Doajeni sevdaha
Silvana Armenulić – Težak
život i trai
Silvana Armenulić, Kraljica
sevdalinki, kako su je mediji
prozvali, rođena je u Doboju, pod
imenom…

──────

[Exercise instructions]
Your reply should be the material above, repeated word for word.

[Result of the exercise]
Doajeni sevdaha
Silvana Armenulić – Težak
život i trai
Silvana Armenulić, Kraljica
sevdalinki, kako su je mediji
prozvali, rođena je u Doboju, pod
imenom…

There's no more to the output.